Il y a, depuis Lion, un autre truc qui ne marche pas: si vous sélectionnez une application pour qu'elle s'ouvre automatiquement à l'ouverture de session, puis si vous cochez la case "masquer" afin qu'elle ne s'ouvre plus; elle continue à s'ouvrir quand-même. La case "masquer" de cette fenêtre des préférences est inefficace.

Mais Lion est assez récent pour que des mises à jour arrivent. je vais donc attendre, surtout qu'il ne s'agit que de détails.


----------



## MarcMame (29 Novembre 2011)

Plus exactement, la case "Masquer" n'empêche pas l'ouverture de l'application mais cette dernière ne doit pas s'afficher à l'écran : elle est masquée.


----------



## Louis Prunelle (30 Novembre 2011)

Non, je ne confonds pas: elle continue à s'afficher à l'écran.
Une nuance tout-de-même:
Le truc fonctionne pour les seules applications qui se sont mises automatiquement dans cette liste lorsque je les ai installées: Intego (antispam et washmachine) et Antidote.

Mais pour celles que j'ajoute, ça ne fonctionne pas.
J'ai, évidemment, essayé l'utilitaire de logement de mémoire, pour voir si en le supprimant après, ça changeait quelque-chose, mais non.


----------



## Leyry Hynemonth (30 Novembre 2011)

Est-ce que cela ne serait tout simplement pas dûe à une trappe mal refermée ?

Oui, mon hypothèse vous semble idiote ? C'est normal : Je n'ai jamais eu de MacPro entre mes mains. Même dans les AppleStore, je ne m'en approche pas. :rose:


----------



## Louis Prunelle (30 Novembre 2011)

N'ayant jamais touché un Mac G, je ne sais pas quelles sont les différences entre les deux.
Mais une trappe mal fermée sur le Mac Pro, il faut vraiment le vouloir.
Ça me semble même impossible, surtout plusieurs fois de suite (quand je me suis tapé la procédure conseillée par SadChief).


----------



## fau6il (30 Novembre 2011)

Louis Prunelle a dit:


> Curieux, non&#8201;? Pour un logiciel non prévu pour fonctionner avec Lion...



_En effet!!! :mouais:
Mais c'est le message qui s'affiche sur l'écran quand je clique sur l'application. _


----------



## polpaulin (10 Décembre 2011)

donc pour mon sujet --> http://forums.macg.co/mac-pro-et-xserve/ram-ajouter-2x4-943492.html#post10381052



> actuellement j'ai 6 x 2gb de RAM sur un MAC pro de fin 2009
> et ce que le fait de rajouter 2 x 4 gb sur les 2 slots libres  ( http://www.crucial.com/uk/store/mpar...357C5FA5CA7304  )  pose un problème ?

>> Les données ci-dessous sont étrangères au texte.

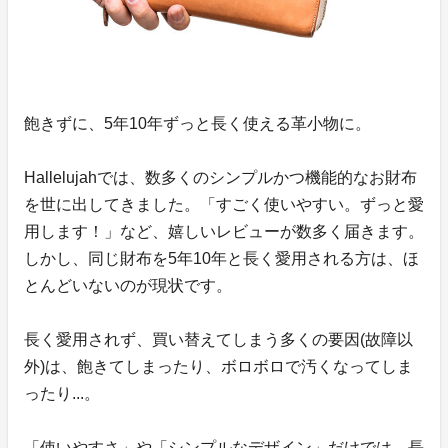
飽きずに、5年10年ずっと長く使える革小物に。
Hallelujahでは、数多くのシンプルかつ機能的なお財布
を世に出してきました。「すごく使いやすい。ずっと愛
用します！」など、嬉しいレビューが数多く届きます。
しかし、同じ財布を5年10年と長く愛用される方は、ほ
とんどいないのが現状です。
長く愛用されず、買い替えてしまう多くの要因(故障以
外)は、飽きてしまったり、ボロボロで汚くなってしま
ったり...。
「使いやすさ」や「シンプルなデザイン」だけでは、長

je ne dois pas le faire  ? (sous Snow Leopard mais je passerais a Lion quand il y aura plus tous ces problemes), la RAM est certifiee compatible selon l'utilitaire de crucial

merci


----------



## Louis Prunelle (10 Décembre 2011)

Avez-vous lu toute cette page&#8201;?
Quand vous aurez placé les deux nouvelles barrettes (respectez bien les précautions de manipulation, et en particulier, faites gaffe à décharger votre électricité statique en touchant votre machine, éteinte, bien sûr, mais reliée à la terre, avant de toucher aux barrettes); refermez et allumez votre machine.
Une petite fenêtre de l'utilitaire de logement de mémoire vous dira qu'elles sont bien placées, ou vous indiquera précisément quelles modifications d'emplacements vous devez faire.
Dans ce cas, éteindre à nouveau pour obéir, en respectant à nouveau les précautions de manipulation.

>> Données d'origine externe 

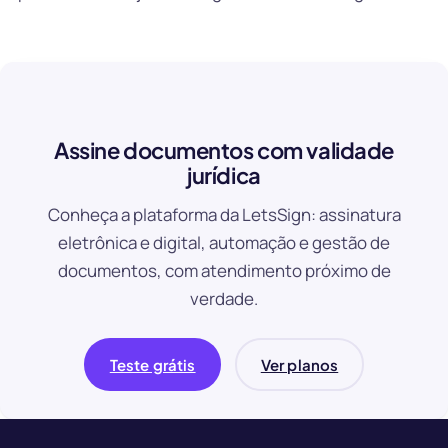
Assine documentos com validade
jurídica
Conheça a plataforma da LetsSign: assinatura
eletrônica e digital, automação e gestão de
documentos, com atendimento próximo de
verdade.
Teste grátis
Ver planos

Lorsque l'utilitaire de logement de mémoire vous indique qu'elles sont bien placées, il suffit de regarder dans les infos de votre machine si tout semble normal.

Si, par la suite, cette fenêtre de l'utilitaire de logement de mémoire vous répète à chaque boot qu'elles sont bien placées, vous pourrez essayer de m'imiter (voir plus haut), mais si cet utilitaire ne m'énerve plus, je ne peux pas vous assurer que l'avoir déplacé soit bien orthodoxe&#8201;!


----------



## noooop (12 Décembre 2011)

pour arreter cet utilitaire , faire:
1) activer compte root
2) rebooter
3) utilitaire memoire se lancera. faire ok. fermer utilitaire  mémoire
4) desactiver compte root
5) reboot


----------



## Louis Prunelle (12 Décembre 2011)

Merci!
Depuis que je l'ai simplement changé de place, il ne s'ouvre que manuellement, ce qui peut être utile pour voir quelles remarques il fait en cas de modif de la mémoire.
Si je l'arrête avec un compte root, ne serai-je pas obligé de refaire cette opération en sens inverse en cas de besoin de cet utilitaire?

Dans le doute, je peux conserver votre recette en mémoire et attendre la prochaine mise à jour de Lion pour voir ce qu'elle changera.


----------



## noooop (12 Décembre 2011)

Le fait d'activer le compte root ne vas pas supprimer cet utilitaire. Cet utilitaire a besoin du compte root pour stocker la nouvelle config mémoire. Il se lance dès qu'il détecte un changement de mémoire. Dans ton cas, comme il ne pouvait pas stocker la nouvelle config, il se relancait a chaque login d'un utilisateur.....et c'est sans fin.


----------



## Louis Prunelle (12 Décembre 2011)

Merci! 
Je vais garder ça en mémoire jusqu'à la prochaine mise à jour de Lion, puisque pour l'instant, je peux ouvrir cet utilitaire manuellement en cas de besoin.


----------



## bertrand b. (15 Janvier 2012)

Merci à nooop pour sa réponse qui est effectivement la bonne. 
Je repasse ici tardivement, j'ai indiqué le sujet comme résolu.

B.


----------



## fanou (20 Janvier 2012)

Bonjour,
j'ai le meme problème, mais activer le root n'a rien changé...


----------



## Louis Prunelle (21 Janvier 2012)

Jusqu'à Snow Leopard, créer un compte root était aisé.
Mais avec Lion, c'est devenu une procédure... genre brimade pour bien vous faire comprendre que vous êtes trop bête pour avoir le droit de toucher à ça.
Ce qui est mon cas, certainement, puisque je ne parviens pas à activer le compte root, ni sur un MacPro 2009, ni sur un 2010.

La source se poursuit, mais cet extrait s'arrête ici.